This list contains only the countries for which job offers have been published in the selected language (e.g., in the French version, only job offers written in French are displayed, and in the English version, only those in English).
The Amazon Artificial General Intelligence (AGI) Data Services organization is responsible for developing diverse datasets to train and evaluate the Amazon AI models. We are looking for Language Engineers to join our science and engineering team to support the development of complex, multimodal datasets, using a range of approaches including synthetic data generation, model-supported data generation, and human-in-the-loop data collections. You will play a critical role in driving innovation and advancing the state-of-the-art in evaluating and training AI models. You will work closely with cross-functional teams, including product managers, engineers, and data scientists to ensure that our AI systems are best in class.
Job Responsibility:
Design complex data collections with human participants in response to science needs: author instructions, define and implement quality targets and mechanisms, provide day-to-day coordination of data collection efforts (including planning, scheduling, and reporting), and be responsible for the final deliverables
Design and conduct complex data creation tasks using synthetic and model-based data generation methods, following state-of-the-art approaches
Analyze and extract insights from large amounts of data
Build tools or tool prototypes for data analysis or data creation, using Python or another scripting language
Use modeling tools to bootstrap or test new AI functionalities
Collaborate with scientists, software engineers, and other data creators to evaluate performance of AI models
Requirements:
Advanced degree in computer science, mathematics, statistics, machine learning or equivalent quantitative field
Experience with language annotation and other forms of data markup
Knowledge of one or more scripting languages (e.g., Python, Ruby, Perl)

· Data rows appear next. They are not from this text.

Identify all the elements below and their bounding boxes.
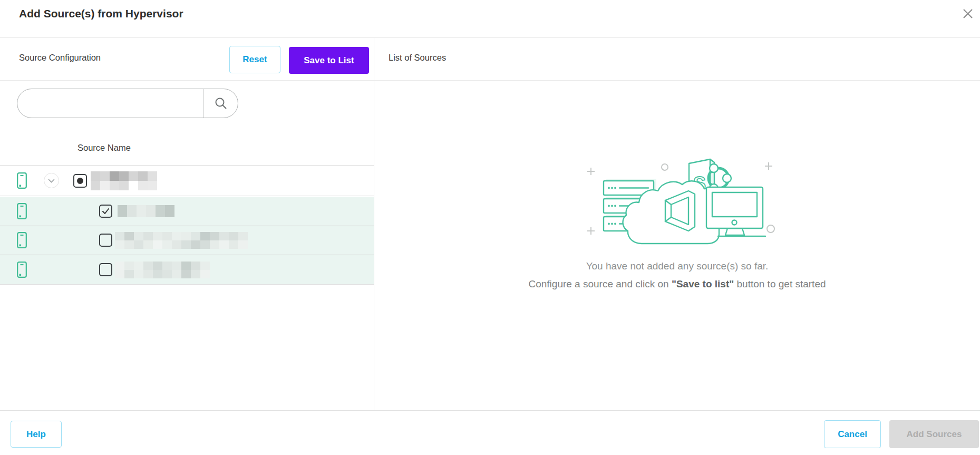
empty-state-line1: You have not added any source(s) so far. bbox=[374, 260, 980, 272]
redacted-source-name bbox=[118, 205, 174, 217]
header-divider bbox=[0, 37, 980, 38]
table-row-hypervisor[interactable] bbox=[0, 166, 374, 196]
empty-line2-bold: "Save to list" bbox=[672, 278, 734, 289]
toolbar-divider bbox=[0, 80, 980, 81]
row-checkbox-unchecked[interactable] bbox=[99, 263, 112, 276]
column-header-source-name: Source Name bbox=[77, 143, 131, 153]
vm-icon bbox=[17, 203, 27, 219]
search-input[interactable] bbox=[30, 89, 203, 118]
save-to-list-button[interactable]: Save to List bbox=[289, 47, 369, 74]
empty-sources-illustration: S bbox=[584, 157, 784, 251]
empty-line2-suffix: button to get started bbox=[734, 278, 826, 289]
right-panel-title: List of Sources bbox=[389, 53, 446, 63]
search-icon bbox=[214, 96, 228, 111]
indeterminate-dot-icon bbox=[77, 178, 83, 184]
chevron-down-icon bbox=[48, 179, 55, 183]
redacted-source-name bbox=[91, 171, 157, 190]
checkmark-icon bbox=[102, 208, 110, 215]
add-sources-button[interactable]: Add Sources bbox=[889, 420, 979, 448]
search-box bbox=[17, 89, 238, 118]
vm-icon bbox=[17, 262, 27, 278]
table-row-vm[interactable] bbox=[0, 197, 374, 226]
panel-divider bbox=[374, 37, 374, 410]
help-button[interactable]: Help bbox=[11, 421, 62, 448]
empty-line2-prefix: Configure a source and click on bbox=[528, 278, 671, 289]
reset-button[interactable]: Reset bbox=[229, 46, 280, 73]
close-icon bbox=[963, 8, 973, 19]
page-title: Add Source(s) from Hypervisor bbox=[19, 7, 183, 20]
table-row-vm[interactable] bbox=[0, 226, 374, 255]
row-checkbox-unchecked[interactable] bbox=[99, 234, 112, 247]
empty-state-line2: Configure a source and click on "Save to… bbox=[374, 278, 980, 290]
cancel-button[interactable]: Cancel bbox=[824, 420, 881, 448]
footer-divider bbox=[0, 410, 980, 411]
row-checkbox-checked[interactable] bbox=[99, 205, 112, 218]
left-panel-title: Source Configuration bbox=[19, 53, 101, 63]
add-sources-dialog: Add Source(s) from Hypervisor Source Con… bbox=[0, 0, 980, 455]
redacted-source-name bbox=[115, 232, 248, 249]
monitor-icon bbox=[706, 187, 765, 236]
hypervisor-icon bbox=[17, 172, 27, 189]
table-row-vm[interactable] bbox=[0, 255, 374, 285]
close-button[interactable] bbox=[960, 7, 975, 22]
search-button[interactable] bbox=[204, 89, 238, 118]
vm-icon bbox=[17, 232, 27, 248]
select-all-checkbox-indeterminate[interactable] bbox=[73, 174, 87, 188]
redacted-source-name bbox=[115, 262, 210, 278]
expand-collapse-button[interactable] bbox=[44, 173, 59, 188]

2+ years experience in computational linguistics or language data processing or AI data creation
Experience working with speech, text, and multimodal data in multiple languages
Excellent communication, strong organizational skills and very detailed oriented
Comfortable working in a fast paced, highly collaborative, dynamic work environment
Nice to have:
Experience with database queries and data analysis processes (SQL, R, MATLAB, etc.), or Unix
PhD in Computational Linguistics (or equivalent field with computational emphasis)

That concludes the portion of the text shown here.